** Records for the exercise follows **

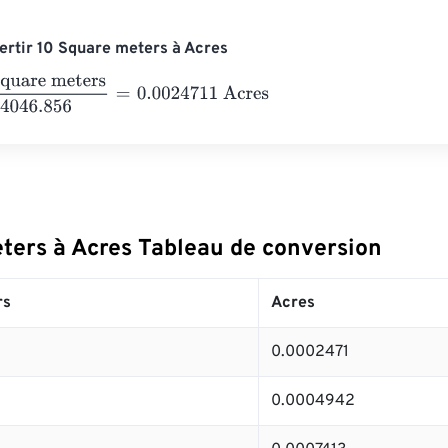
rtir 10 Square meters à Acres
re meters
4046.856
=
0.0024711
Acres
ters à Acres Tableau de conversion
rs
Acres
0.0002471
0.0004942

** End of Records for the exercise **

■ What needs to be done: Omit the pictures and print the listing exactly.

■ Worked solution:
rtir 10 Square meters à Acres
re meters
4046.856
=
0.0024711
Acres
ters à Acres Tableau de conversion
rs
Acres
0.0002471
0.0004942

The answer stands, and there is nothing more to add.